Preclinical and clinical non-proliferative diabetic retinopathy
In diabetic patients with early or preclinical stages of DR, who do not need vitrectomy, vitreous sampling may represent an unjustified procedure, while AH sampling proved to be more applicable, equally reliable, and meaningful.
Preclinical stages of DR have been investigated, in order to detect the very early drivers of retinopathy [85,86,87,88,89,90,91,92,93]. Chiang SY et al., for example, compared diabetic patients without and with clinical signs of DR and demonstrated increased levels of total protein in the AH but also a different AH protein profile in DR patients [85]. Factors involved in nutrition transport (apolipoprotein A-I, serotransferrin), microstructure reorganization [keratin type I cytoskeletal 9 (KRT9), keratin type I cytoskeletal 10 (KRT10), podocan (PODN)], and neuroprotection [cystathionine beta-synthase (CBS)] were hyperexpressed in DR eyes, and angiogenesis-related factors [growth factor receptor-bound protein 10 (GRB10), brain-specific angiogenesis inhibitor 1-associated protein 2 (BAIAP2)] were detected only in AH of DR patients [85]. Moreover, a significant difference in the concentration of several cytokines and chemokines involved in inflammation and angiogenesis was detected in the AH of diabetic patients compared to controls, increasing with DR severity [higher levels of interleukin (IL)-1β, Il-6, and Il-8, monocyte chemo-attractant protein (MCP)-1, interferon gamma-induced protein-10, VEGF, and reduced levels of IL-10 and Il-12] [94]. The critical role of inflammation in the development of DR has been firstly described in vitro and in animal models: glutamate, proteases, leukotrienes, IL-1β, IL-6, TNF-α, VEGF, lymphotoxin MMPs, and ROS were linked to DR [95]. Moreover, glial cells, particularly microglia and Müller cells, have proven to have an initial role in the inflammation pathway [95]. Other in vivo studies have confirmed the early activation of the inflammatory processes secondary to chronic hyperglycemia, using AH samples [42, 96]. Moreover, they demonstrated, in vivo, retinal macroglial cell activation, by the detection of specific cellular biomarkers. GFAP, aquaporin (AQP)1, and AQP4—biomarkers of Müller cell activity—showed to be significantly increased in human eyes with diabetes, confirming that glial cells are precociously affected by diabetes mellitus. In particular, GFAP and AQP4 levels were higher also in diabetic eyes without clinical signs of DR, and they have been suggested as early biomarkers of diabetes-induced retinal stress [42].

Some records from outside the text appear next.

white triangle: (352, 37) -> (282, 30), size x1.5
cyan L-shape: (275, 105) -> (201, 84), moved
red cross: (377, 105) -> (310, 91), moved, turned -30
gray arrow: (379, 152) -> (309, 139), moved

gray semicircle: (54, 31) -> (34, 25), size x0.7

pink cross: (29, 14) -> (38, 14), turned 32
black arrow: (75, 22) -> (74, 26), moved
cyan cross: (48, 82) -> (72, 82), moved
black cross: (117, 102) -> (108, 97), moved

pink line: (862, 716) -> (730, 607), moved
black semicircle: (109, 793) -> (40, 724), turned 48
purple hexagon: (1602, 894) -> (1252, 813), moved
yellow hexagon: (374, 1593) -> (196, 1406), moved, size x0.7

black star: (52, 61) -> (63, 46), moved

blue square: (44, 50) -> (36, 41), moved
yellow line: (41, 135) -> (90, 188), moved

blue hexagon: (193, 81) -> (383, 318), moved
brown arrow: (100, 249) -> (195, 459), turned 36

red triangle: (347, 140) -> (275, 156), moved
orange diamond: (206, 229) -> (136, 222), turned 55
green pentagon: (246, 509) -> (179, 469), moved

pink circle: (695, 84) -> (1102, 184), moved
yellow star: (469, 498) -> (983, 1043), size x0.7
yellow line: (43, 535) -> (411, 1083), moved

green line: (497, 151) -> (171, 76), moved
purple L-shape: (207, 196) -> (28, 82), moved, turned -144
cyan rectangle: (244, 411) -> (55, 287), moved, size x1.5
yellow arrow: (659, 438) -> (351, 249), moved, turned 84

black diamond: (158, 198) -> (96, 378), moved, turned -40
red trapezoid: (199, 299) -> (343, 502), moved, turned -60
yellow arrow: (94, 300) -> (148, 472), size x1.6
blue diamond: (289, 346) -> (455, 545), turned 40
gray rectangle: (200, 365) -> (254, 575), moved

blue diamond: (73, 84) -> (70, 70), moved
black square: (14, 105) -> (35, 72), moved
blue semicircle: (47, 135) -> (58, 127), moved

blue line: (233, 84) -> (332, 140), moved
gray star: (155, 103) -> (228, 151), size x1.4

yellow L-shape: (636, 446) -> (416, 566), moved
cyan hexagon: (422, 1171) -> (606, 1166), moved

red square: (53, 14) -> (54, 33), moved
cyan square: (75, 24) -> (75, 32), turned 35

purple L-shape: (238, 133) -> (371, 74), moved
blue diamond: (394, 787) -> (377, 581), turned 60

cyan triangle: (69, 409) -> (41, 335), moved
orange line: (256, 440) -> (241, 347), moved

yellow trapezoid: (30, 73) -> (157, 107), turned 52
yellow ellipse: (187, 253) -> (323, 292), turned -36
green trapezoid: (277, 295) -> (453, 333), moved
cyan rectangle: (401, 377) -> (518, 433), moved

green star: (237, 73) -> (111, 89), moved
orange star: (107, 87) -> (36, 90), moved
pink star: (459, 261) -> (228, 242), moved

Diabetic macular edema and response to treatment
Diabetic macular edema is one of the most important retinal complications of diabetes, requiring early and adequate intervention to limit a rapid functional deterioration. It results from the dysregulation of the complex interactions between neuronal degeneration, retinal inflammation, macroglial dysfunction, and microvascular damage, leading to chronic intraretinal fluid accumulation [97, 98]. As for non-proliferative DR, DME eyes, not requiring vitrectomy, were mainly studied by sampling AH. In these eyes, a further increase of some factors/cytokines [VEGF, IL-6, IL-8, interferon inducible protein (IP)-10, leukemia inhibitor factor (LIF), HGF hepatocyte growth factor, VEGF vascular, intercellular adhesion molecule-1 (ICAM-1), platelet-derived growth factor (PDGF)] was found, compared not only to non-DR eyes but also to DR eyes without DME [99,100,101,102]. In particular, ICAM-1, which is known to potentiate retinal vascular leukocyte adhesion, increase vascular permeability, and promote capillary closure in response to elevated ambient VEGF levels, was identified as a biomarker for disease severity [101]. The interest for inflammation as main driver of DR progression and DME onset has led to the dramatic rise of studies demonstrating an increase of inflammation-related factors in the AH samples of diabetic subjects with DR and/or DME [29, 32, 99,100,101, 103,104,105,106,107,108]. A higher concentration of specific Müller cell–related factors has been reported, namely, GFAP and inwardly rectifying potassium channel (Kir) 4.1, which in vitro and animal studies have already demonstrated to be overexpressed and altered in distribution, secondary to Müller cell activation [96]. Inflammatory factors were also found in the AH of patients affected by macular edema of different origin [109, 110]. Chu et al. found that the concentration of some inflammatory cytokines, such as IL-1β, IL-6, MCP-1, IL-10, and VEGF, was correlated to macular thickness in post-cataract surgery patients, thus suggesting them as potential predictors of postoperative macular thickening [109].
Prognosis and response to treatment are two of the main points potentially addressed by the liquid biopsy approach. Recently, different studies have reported the response to DME treatment, by means of aqueous and vitreous samples [32, 104, 105, 111,112,113,114,115,116]. Sohn et al. compared the AH concentration of VEGF and inflammatory molecules after the administration of triamcinolone and bevacizumab, showing that the first one was able to reduce several inflammatory molecules (IL-6, IP-10, MCP-1, PDGF-AA) and VEGF concentration, while bevacizumab just reduced VEGF concentration [32]. These data confirm the multifactorial pathophysiology of DME, not only related to VEGF, but also to a wider inflammatory activation [32].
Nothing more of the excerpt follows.